Pub Date: April 1st, 2018
ISBN: 978-0-9982521-7-9
Publisher: Transgress Press

In this novel, Anderson-Minshall (co-author: Queerly Beloved, 2014, etc.) tells the stories of a transgender man, the son he adopts, and the daughter he gave up.

Flint Douglas, an intersex teenager, counts himself blessed to have found Coyote “Ki” Douglas, who adopts him after he experiences years of abuse from foster parents. Ki’s compassionate act gets Flint off the streets and into a protective environment, where he’s allowed to grow into his body and emotions. This comfortable hideaway begins to crumble, however, when Ki is informed that his biological daughter, Brooke, has become ill while serving in Iraq and needs a kidney transplant. While reconnecting with his daughter and traveling with his adopted son, Ki’s past is revealed. Flint learns about his father’s origins, the abuse he suffered as a child, and the salvation he eventually found from “a well-dressed middle-aged gay man.” The more Ki tells Flint about his life, the more the teen relates to him. In the end, Ki passes on his wisdom and knowledge to the young man, who believes the key to keeping Ki’s lessons alive is sharing a fable of the Salmon People, which Ki used to tell to schoolchildren.

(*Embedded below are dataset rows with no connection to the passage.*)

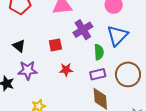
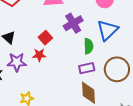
red square: (55, 45) -> (45, 38), turned -32
red star: (66, 70) -> (39, 55), moved

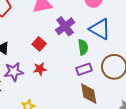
blue triangle: (107, 30) -> (100, 29), turned -40
red star: (39, 55) -> (40, 69), moved

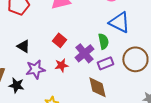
purple cross: (65, 26) -> (84, 53), moved
brown diamond: (89, 94) -> (97, 87), moved

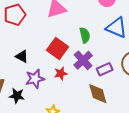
red square: (59, 40) -> (57, 49), size x1.5
green semicircle: (103, 41) -> (85, 35), moved

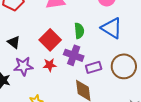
purple cross: (83, 60) -> (74, 55), turned -36

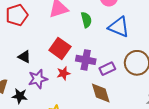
green semicircle: (79, 31) -> (86, 20), moved

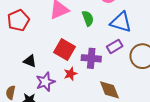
purple rectangle: (107, 69) -> (115, 46), moved

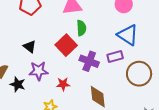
green semicircle: (88, 18) -> (81, 28), moved
red star: (70, 74) -> (63, 84), moved

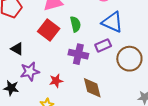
green semicircle: (81, 28) -> (75, 24), moved
red square: (66, 45) -> (49, 30), moved

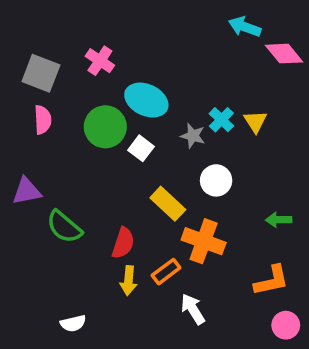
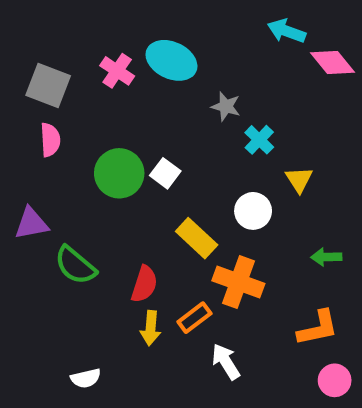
cyan ellipse: (146, 100) -> (171, 60), moved
yellow triangle: (255, 121) -> (299, 180), moved
green circle: (105, 127) -> (119, 173), moved
gray star: (193, 136) -> (226, 106), moved

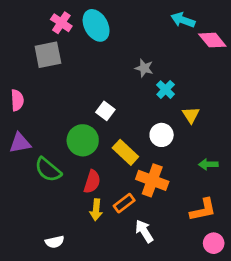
cyan ellipse: (171, 60) -> (96, 25), moved, turned 36
pink cross: (117, 71) -> (61, 23), moved
gray square: (48, 85) -> (48, 55), moved, turned -32
pink semicircle: (50, 140) -> (17, 100), moved
green circle: (119, 173) -> (83, 140), moved

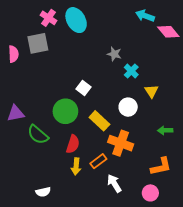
pink semicircle: (17, 100) -> (13, 54), moved
pink circle: (214, 243) -> (150, 193), moved

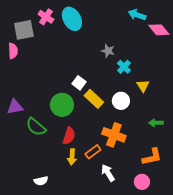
gray square: (38, 43) -> (24, 30), moved
yellow rectangle: (99, 121) -> (94, 99), moved

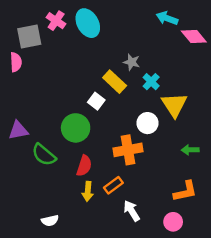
yellow triangle: (143, 86) -> (174, 105), size x1.6
yellow rectangle: (94, 99) -> (115, 82), moved
orange cross: (114, 135) -> (128, 150), moved, turned -30

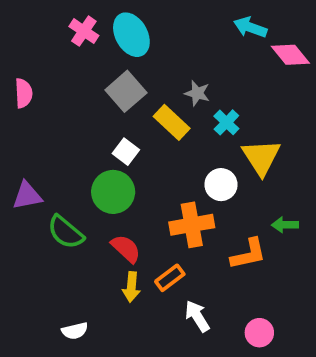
gray square: (29, 37) -> (126, 91), moved, turned -30
white square: (96, 101) -> (126, 152), moved
red semicircle: (84, 166) -> (126, 249), turned -65
orange L-shape: (185, 191) -> (248, 254), moved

Anderson-Minshall manages to juggle several major political topics, including war, green living, and even video game violence. Some of the plotline involving gender identity brings to mind Shakespeare’s Twelfth Night, and the Iraq-set war scenes are reminiscent of the Afghanistan-set 2007 book Lone Survivor. There’s a particularly significant anti-war theme; at one point, Flint thinks that American combat soldiers fighting had no guilt about their actions, which “made them far from innocent, and he kind of thought they deserved to get hurt or at least become shell-shocked.” Anderson-Minshall’s descriptions, however, can be overly thorough and misplaced: An early chapter is spent distinguishing Sunni from Shi‘ite Muslims and the treatment of Iraqi Muslims versus Native Americans, with Brooke as an incidental detail in the background, thinking that she’s dying. And despite all the political dialogue in this book, there’s little real conversation for the first 40 pages or so. 

An unevenly written anti-war, gender-fluid, and environmentally conscious tale.